From the Huffington Post/Reuters:
WASHINGTON, June 11 (Reuters) – Americans suffered a record decline in wealth between 2007 and 2010 as home values tumbled, according to a Federal Reserve report on Monday that underscored the severity of the recent recession.
The median family’s net worth dropped 38.8 percent during the three-year period, the Fed said in its latest report on changes in U.S. Family Finances, derived from a survey of consumer finances. Fed economists told reporters that this was the biggest drop in net worth since the survey started in 1989.
The median net worth, which is the value of assets minus debt, plunged to $77.3 trillion in 2010 from $126.4 trillion in 2007. Net worth in 2010 was at levels last seen in 1992.
From the New York Times:
The new data comes from the Fed’s much-anticipated release on Monday of its Survey of Consumer Finances, a report issued every three years that is one of the broadest and deepest sources of information about the financial health of American families.

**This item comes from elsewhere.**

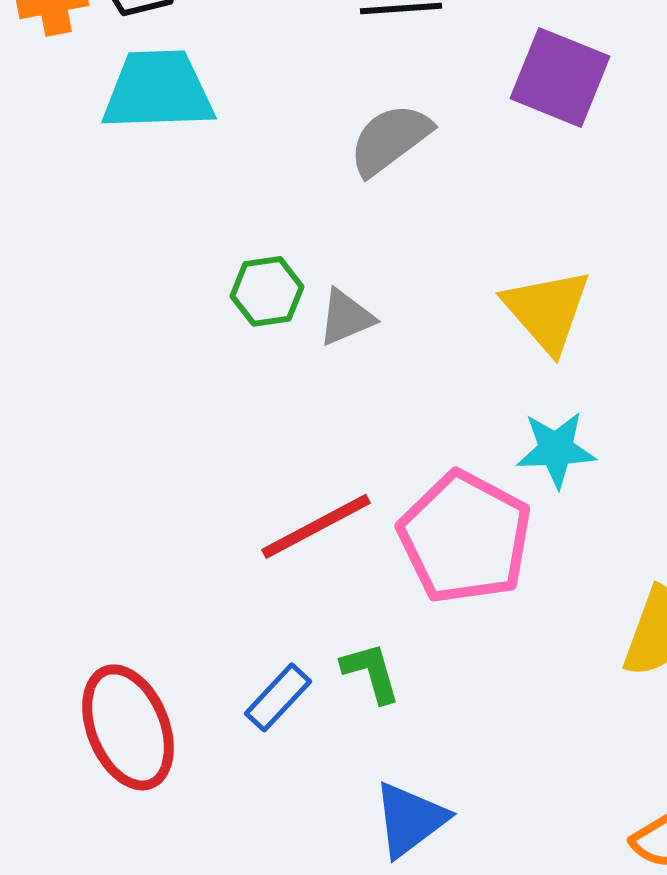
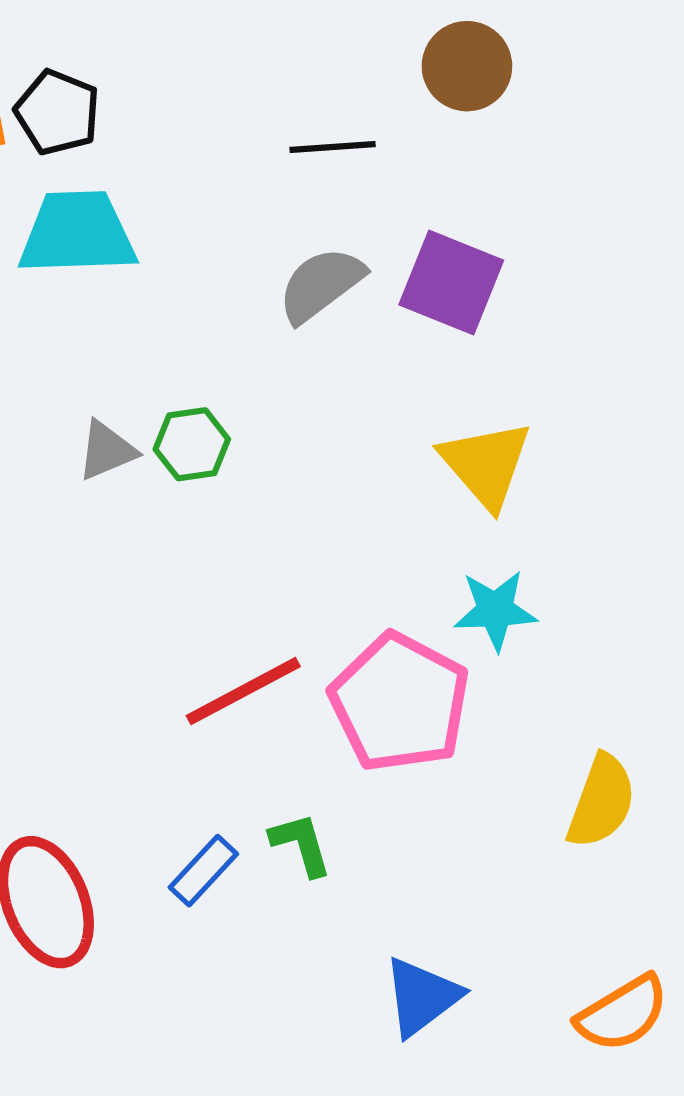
purple square: (560, 77) -> (451, 282), moved
gray triangle: (346, 317) -> (107, 451), moved
blue triangle: (410, 819) -> (422, 997), moved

While the numbers are already 18 months old, the survey illuminates problems that continue to slow the pace of the economic recovery. The Fed found that middle-class families had sustained the largest percentage losses in both wealth and income during the crisis, limiting their ability and willingness to spend.
From the Federal Reserve Bulletin:
Econ 101 teaches us that with such a massive collapse of the aggregate demand engine of the American economy — the wealth and income of middle class families — the government must be the spender of last resort.

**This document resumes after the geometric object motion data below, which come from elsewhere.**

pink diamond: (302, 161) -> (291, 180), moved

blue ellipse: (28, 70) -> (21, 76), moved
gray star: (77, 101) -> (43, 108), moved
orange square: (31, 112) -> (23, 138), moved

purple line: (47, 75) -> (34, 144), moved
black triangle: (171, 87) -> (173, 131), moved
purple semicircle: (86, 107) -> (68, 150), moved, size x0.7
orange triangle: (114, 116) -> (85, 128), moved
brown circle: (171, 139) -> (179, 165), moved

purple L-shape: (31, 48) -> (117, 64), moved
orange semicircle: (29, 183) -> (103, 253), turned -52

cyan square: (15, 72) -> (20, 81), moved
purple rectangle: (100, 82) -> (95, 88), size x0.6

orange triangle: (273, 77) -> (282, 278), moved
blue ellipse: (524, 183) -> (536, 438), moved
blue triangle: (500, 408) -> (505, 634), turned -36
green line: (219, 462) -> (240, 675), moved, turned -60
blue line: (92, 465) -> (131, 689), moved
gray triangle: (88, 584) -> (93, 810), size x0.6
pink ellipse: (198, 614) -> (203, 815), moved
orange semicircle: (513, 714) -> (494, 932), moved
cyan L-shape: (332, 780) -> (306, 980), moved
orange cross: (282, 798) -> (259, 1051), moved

At a time when the government’s ability to borrow at incredibly low interest rates (effectively below zero after adjusting for inflation), it should be a no-brainer to increase deficit spending and invest in the sort of infrastructure projects that would lay the foundation for future economic growth while creating jobs now.

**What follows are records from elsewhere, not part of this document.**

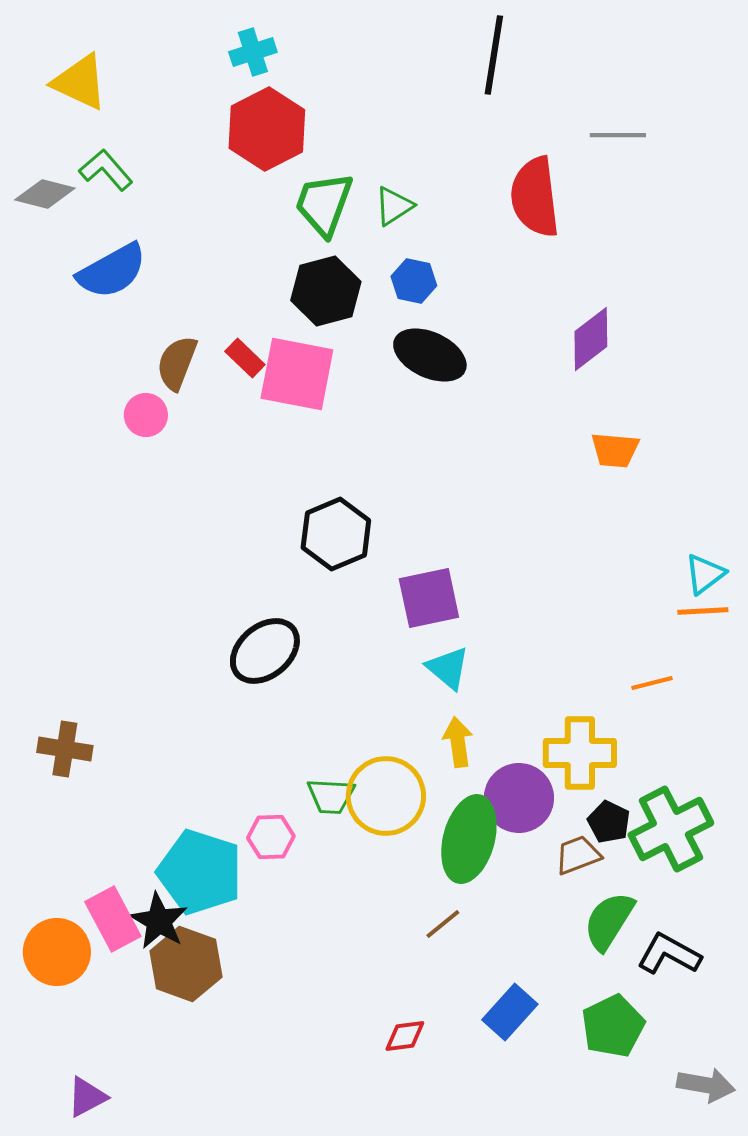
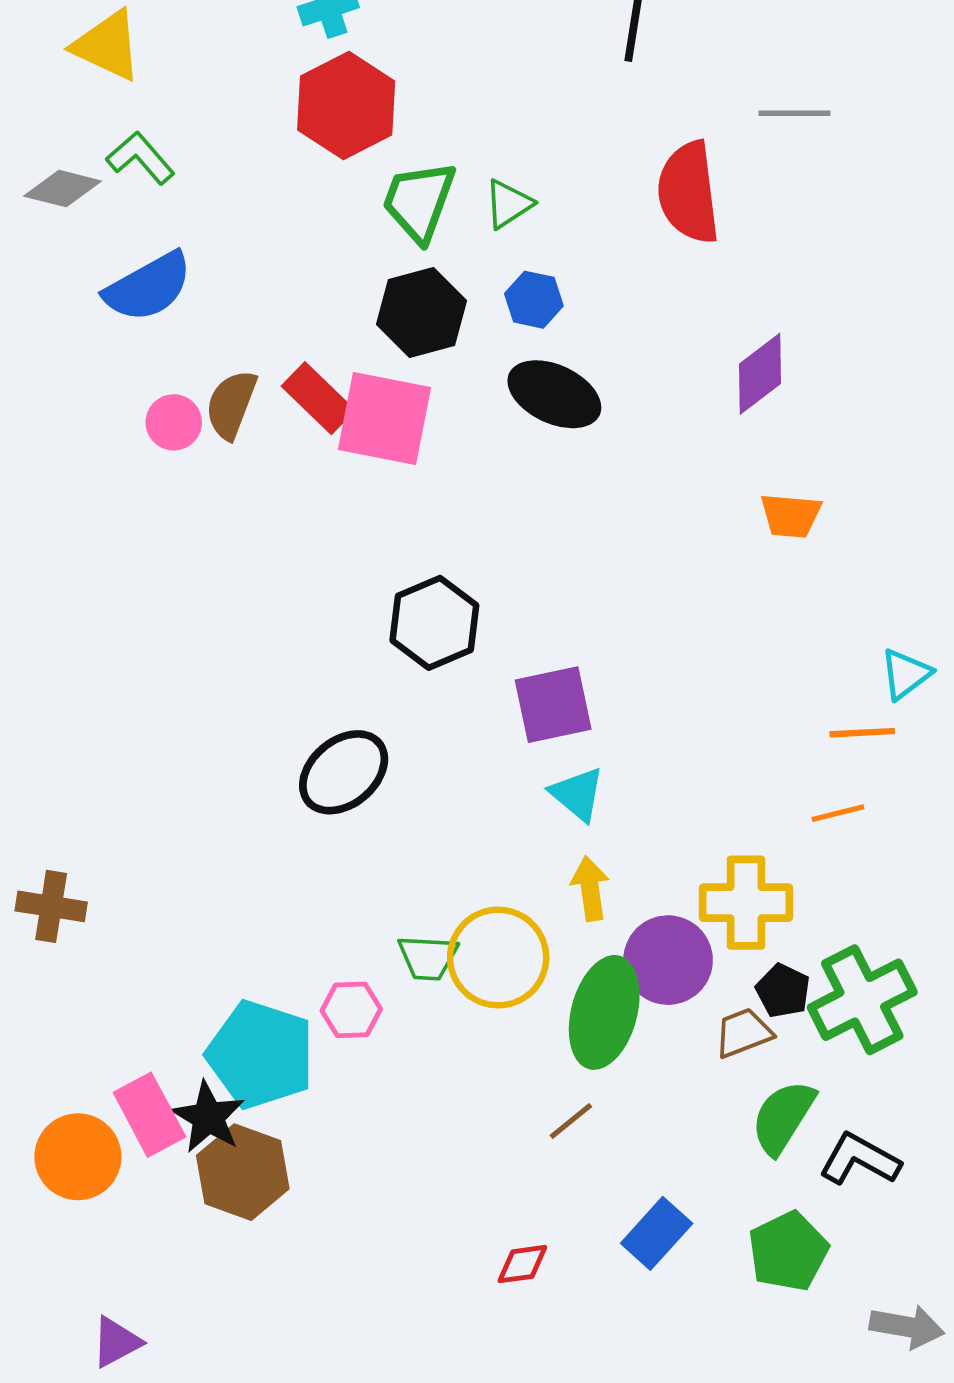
red rectangle: (245, 358) -> (318, 398), size x1.4
pink circle: (146, 415) -> (174, 422), moved
orange line: (703, 611) -> (862, 733), moved
brown cross: (65, 749) -> (51, 906), moved

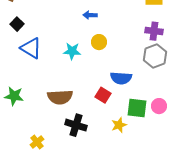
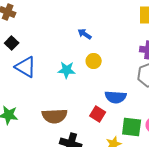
blue arrow: (90, 15) -> (85, 34), turned 32

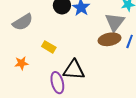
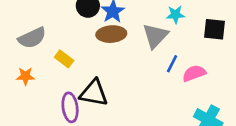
gray semicircle: (23, 22) -> (32, 38), moved
brown ellipse: (109, 39) -> (111, 34), moved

Unfortunately, however, we are living in the Global Age of Economic Illiteracy, the chief pathological indicator of which is the ruling belief that austerity will lead to renewed economic growth.
On the contrary, austerity will further dampen growth and exacerbate deficits and unemployment.
But, on the bright side (for bankers) austerity will shift the burden to the working classes (the 99.9%) while safeguarding the interests of the financial sector (the 0.1%) … in the short run.